The thyroid is a butterfly shaped gland that is located just below the ‘Adam’s apple’ in the neck. Optimal function of this gland is central to well being with its primary role being that of controlling metabolic rate. All cells in the body are influenced by thyroid hormones. This is why thyroid dysfunction has been described as ‘the great pretender’ masquerading as almost any condition that you can imagine.
Low thyroid function is the most common form of dysfunction (10 times more common in women). 90% of low thyroid dysfunction is caused by Hashimoto’s (an autoimmune condition where the body’s immune system attacks the thyroid gland).

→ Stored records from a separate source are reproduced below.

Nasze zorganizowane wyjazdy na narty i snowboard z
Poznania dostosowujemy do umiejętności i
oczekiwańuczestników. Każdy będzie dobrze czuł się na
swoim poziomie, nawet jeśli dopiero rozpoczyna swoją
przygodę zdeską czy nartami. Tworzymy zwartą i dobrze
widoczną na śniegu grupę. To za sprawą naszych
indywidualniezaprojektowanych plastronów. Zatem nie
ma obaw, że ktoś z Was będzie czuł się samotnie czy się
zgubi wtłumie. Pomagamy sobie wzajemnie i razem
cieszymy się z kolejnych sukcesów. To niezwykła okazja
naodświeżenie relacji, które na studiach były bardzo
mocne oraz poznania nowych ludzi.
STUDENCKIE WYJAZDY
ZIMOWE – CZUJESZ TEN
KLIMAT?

The production and balance of thyroid hormones is an intricate process that depends on a multitude of nutritional and environmental factors that need to be in balance. The simplistic version goes like this: The thyroid gland is stimulated to produce its main hormone T4 (thyroxine) by the action of thyroid stimulating hormone (TSH). T4 (the storage hormone) circulates round the body and has to be converted into T3, the ‘active’ hormone. Without T3 the cells would not respond. Here lies the problem. Efficient conversion of T4 to T3 is dependent on the presence of key nutrients and optimal gut health. Nutritional deficiencies (selenium, iodine, iron, copper, magnesium, manganese, zinc, chromium, calcium, vitamins A, B, C, D and E) and the presence of toxic metals (mercury, cadmium, arsenic, aluminium), BPA and certain medications are known to impact thyroid performance. Stress, adrenal health and systemic inflammation also play a significant role. So optimal thyroid health is dependent on a raft of key variables that unsurprisingly include a balanced microflora/ecology in the gut, a low toxic load and a nutrient dense diet.

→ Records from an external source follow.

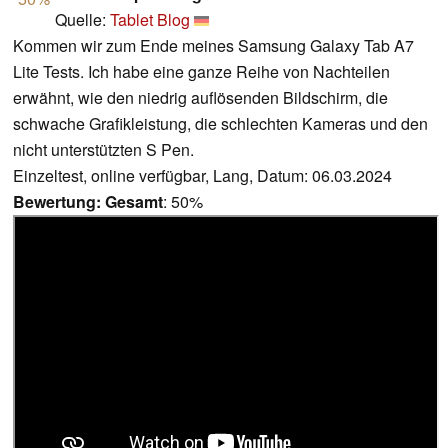
Quelle:
Tablet Blog
Kommen wir zum Ende meines Samsung Galaxy Tab A7
Lite Tests. Ich habe eine ganze Reihe von Nachteilen
erwähnt, wie den niedrig auflösenden Bildschirm, die
schwache Grafikleistung, die schlechten Kameras und den
nicht unterstützten S Pen.
Einzeltest, online verfügbar, Lang, Datum: 06.03.2024
Bewertung:
Gesamt
: 50%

Dr Broda Barnes (an eminent endocrinologist who dedicated most of his professional career to thyroid dysfunction) noticed that average body temperature is significantly lower if you are presenting with low thyroid function (as metabolic rate (which controls temperature) is controlled by thyroid hormones). He devised a simple test that effectively measures the cellular response to thyroid hormones and not simply levels of thyroid hormones in the blood. The Barnes Basal Temperature test can be done in the comfort of your own home with the only requirement being the ownership of a mercury or modern day analogue thermometer (digital thermometers are not accurate enough). I often suggest this test with clients that I feel maybe presenting with thyroid dysfunction and use the results to support a request for further comprehensive evaluation (not just levels of TSH – but the full array of thyroid hormones and antibodies) via their GPs. If the GP does not oblige, then there are a number of comprehensive thyroid panels that can be run privately.
Unfortunately the modern medical general practice approach to thyroid dysfunction is too simplistic. Research suggests that measurement of TSH levels alone is not always sufficient to diagnose dysfunction (you can have normal TSH levels and still have thyroid dysfunction) and the prescription and monitoring of only T4 (for those taking prescribed medication to help manage low thyroid function) may well work for some, but as I see regularly in my clinic, it often does not work for others.